The George Floyd Protests: Twelve Principles for this Moment


Grace to you and peace, from God our Father and the Lord Jesus Christ.

I want to offer you twelve biblical principles to guide Christians, black, white and otherwise, for this moment. The number is appropriate, since this is an effort to disciple.

The very public killings of George Floyd, Ahmaud Aubrey and many other unarmed black people have rightfully dominated the thought and conversation surrounding us. Here in Halifax, while things are certainly different than south of the border, many black Nova Scotians would be quick to point out they’re not that different

There’re a plethora of voices interpreting our times, trying to compel you to act and think in particular ways; some of these voices are good, and some bad.

Our God is not silent today. He offers wisdom to those who ask (James 1:5). 

Recently there’ve been many posts and comments from Christian leaders that are either repentant, sympathetic or simply restating historic Christian positions for love and kindness and against racism and violence. Sometimes it appears they’re only engaged in public catharsis. 

This is not sufficient. 

Pastors are tasked with opening God’s Word and from it compelling God’s people to faith and obedience, exhorting and rebuking with authority and precision (Titus 1:9, 2:1, 11-15).

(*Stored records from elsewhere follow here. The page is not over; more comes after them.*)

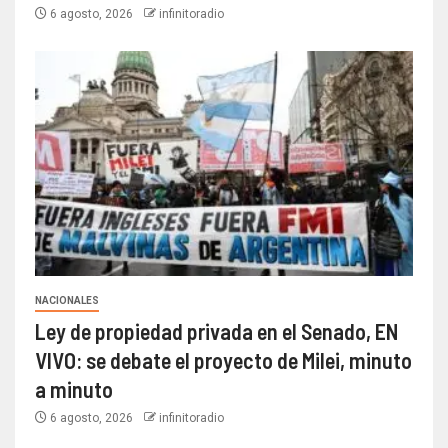
6 agosto, 2026
infinitoradio
NACIONALES
Ley de propiedad privada en el Senado, EN
VIVO: se debate el proyecto de Milei, minuto
a minuto
6 agosto, 2026
infinitoradio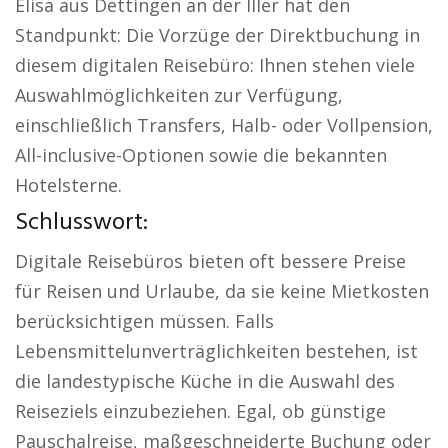
Elisa aus Dettingen an der Iller hat den
Standpunkt: Die Vorzüge der Direktbuchung in
diesem digitalen Reisebüro: Ihnen stehen viele
Auswahlmöglichkeiten zur Verfügung,
einschließlich Transfers, Halb- oder Vollpension,
All-inclusive-Optionen sowie die bekannten
Hotelsterne.
Schlusswort:
Digitale Reisebüros bieten oft bessere Preise
für Reisen und Urlaube, da sie keine Mietkosten
berücksichtigen müssen. Falls
Lebensmittelunverträglichkeiten bestehen, ist
die landestypische Küche in die Auswahl des
Reiseziels einzubeziehen. Egal, ob günstige
Pauschalreise, maßgeschneiderte Buchung oder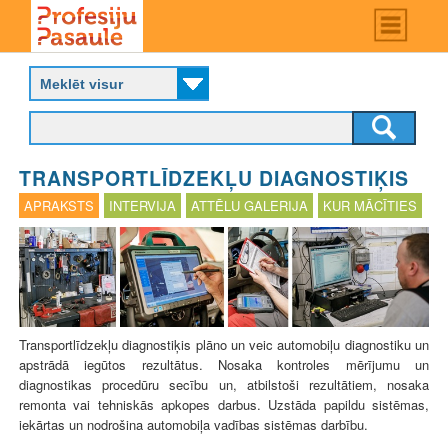
Skip
Main
menu
to
P
main
r
content
o
f
e
s
TRANSPORTLĪDZEKĻU DIAGNOSTIĶIS
i
j
APRAKSTS
INTERVIJA
ATTĒLU GALERIJA
KUR MĀCĪTIES
u
p
a
s
a
u
l
Transportlīdzekļu diagnostiķis plāno un veic automobiļu diagnostiku un
e
apstrādā iegūtos rezultātus. Nosaka kontroles mērījumu un
diagnostikas procedūru secību un, atbilstoši rezultātiem, nosaka
remonta vai tehniskās apkopes darbus. Uzstāda papildu sistēmas,
iekārtas un nodrošina automobiļa vadības sistēmas darbību.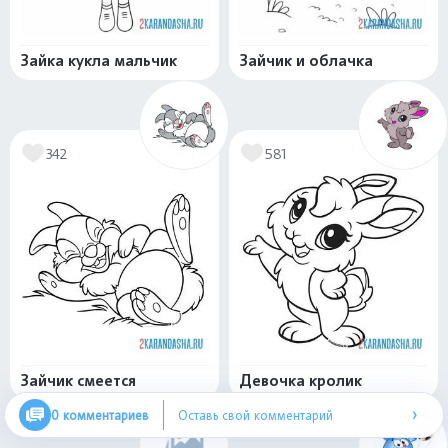
Зайка кукла мальчик
Зайчик и облачка
342
581
Зайчик смеется
Девочка кролик
›
0 комментариев
Оставь свой комментарий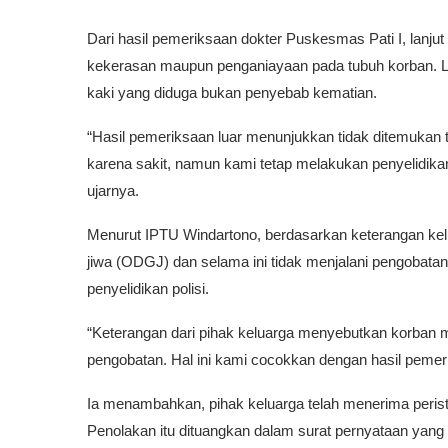
Dari hasil pemeriksaan dokter Puskesmas Pati I, lanju
kekerasan maupun penganiayaan pada tubuh korban. Lu
kaki yang diduga bukan penyebab kematian.
“Hasil pemeriksaan luar menunjukkan tidak ditemukan
karena sakit, namun kami tetap melakukan penyelidik
ujarnya.
Menurut IPTU Windartono, berdasarkan keterangan kel
jiwa (ODGJ) dan selama ini tidak menjalani pengobatan 
penyelidikan polisi.
“Keterangan dari pihak keluarga menyebutkan korban m
pengobatan. Hal ini kami cocokkan dengan hasil pemeri
Ia menambahkan, pihak keluarga telah menerima perist
Penolakan itu dituangkan dalam surat pernyataan yang 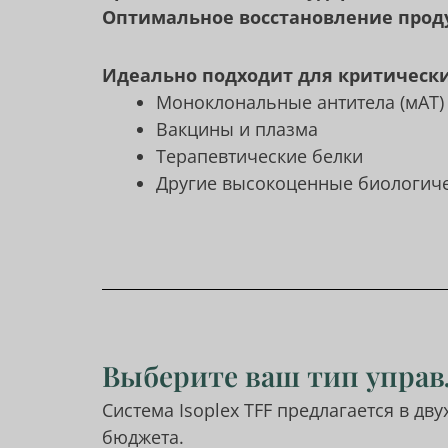
Оптимальное восстановление прод
Идеально подходит для критическ
Моноклональные антитела (мАТ)
Вакцины и плазма
Терапевтические белки
Другие высокоценные биологич
Выберите ваш тип управ
Система Isoplex TFF предлагается в д
бюджета.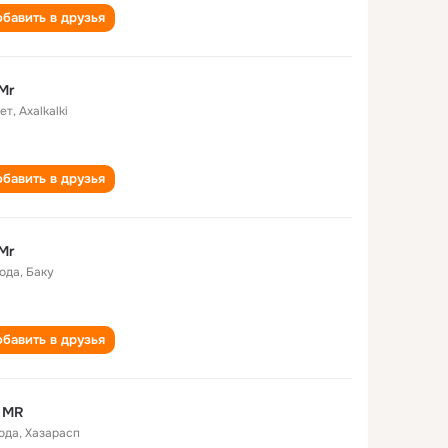
бавить в друзья
Mr
лет
,
Axalkalki
бавить в друзья
Mr
года
,
Баку
бавить в друзья
 MR
года
,
Хазарасп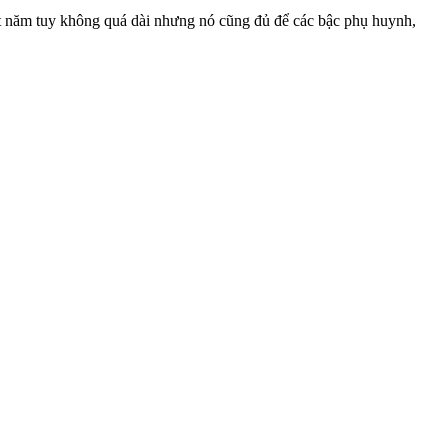
Một năm tuy không quá dài nhưng nó cũng đủ để các bậc phụ huynh,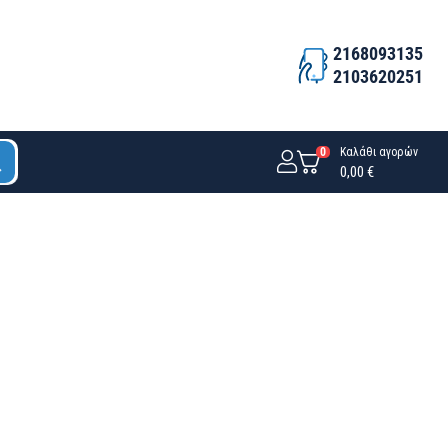
2168093135
2103620251
0
Καλάθι αγορών
0,00 €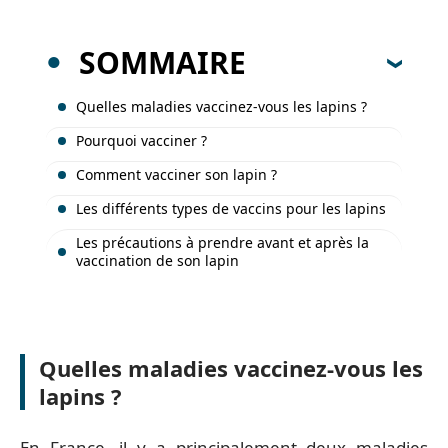
SOMMAIRE
Quelles maladies vaccinez-vous les lapins ?
Pourquoi vacciner ?
Comment vacciner son lapin ?
Les différents types de vaccins pour les lapins
Les précautions à prendre avant et après la
vaccination de son lapin
Quelles maladies vaccinez-vous les
lapins ?
En France, il y a principalement deux maladies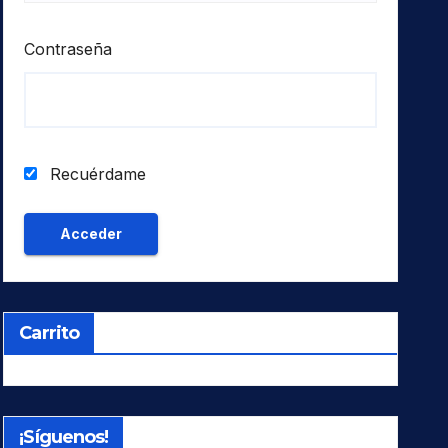
Contraseña
Recuérdame
Carrito
¡Síguenos!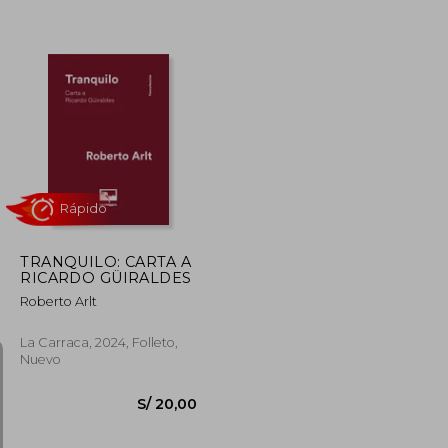
S/ 142,74
S/ 171,90
51%
dcto.
S/ 64,23
S/ 84,06
TRANQUILO: CARTA A
RICARDO GÜIRALDES
Roberto Arlt
La Carraca, 2024, Folleto,
Nuevo
Rápido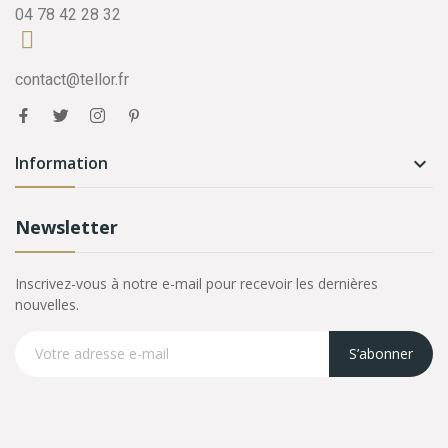
04 78 42 28 32
contact@tellor.fr
Information

Newsletter
Inscrivez-vous à notre e-mail pour recevoir les dernières
nouvelles.
S’abonner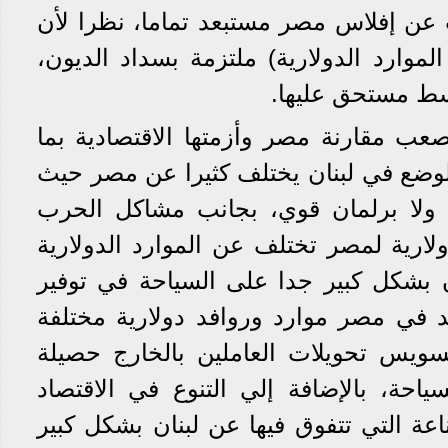
يث عن إفلاس مصر مستبعد تماما، نظرا لأن
موارد الدولارية) ملتزمة بسداد الديون،
ط مستحق عليها.
ب مقارنة مصر وأزمتها الاقتصادية بما
وضع في لبنان يختلف كثيرا عن مصر حيث
 ولا برلمان قوي، بجانب مشاكل الحرب
دولارية لمصر تختلف عن الموارد الدولارية
ن بشكل كبير جدا على السياحة في توفير
 في مصر موارد وروافد دولارية مختلفة
سويس تحويلات العاملين بالخارج حصيلة
ياحة، بالإضافة إلي التنوع في الاقتصاد
عة التي تتفوق فيها عن لبنان بشكل كبير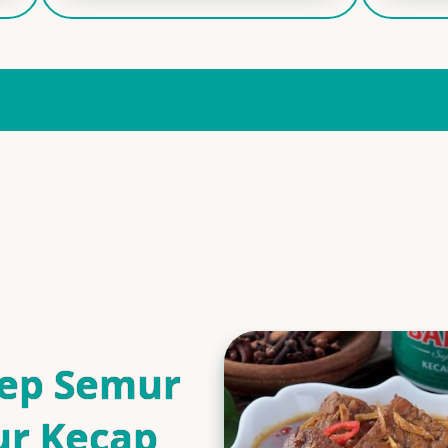
ep Semur
ur Kecap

This is not a time to be vague, fearful or sentimental. This moment should give us a sense of urgency, not only because people are dying, but also because the night is nearly over; the day is almost here (Romans 13:11-14).

I’ve tried to order these principles in a way that flows logically (at least to me); if I don’t address a concern of yours in the first place, hopefully I’ve gotten to it later on.

That said, this is an attempt to be broad knowing I cannot be thorough. There’s more to say, but not less. If you want a simple solution to a complicated issue, sorry (not sorry). 

Also, I’ve tried (clearly, unsuccessfully) to keep explanations of each principle brief. If you want a more detailed take on a certain principle (e.g. “use of imprecatory prayers” or “remember the poor”), I’m happy to talk more about it with you.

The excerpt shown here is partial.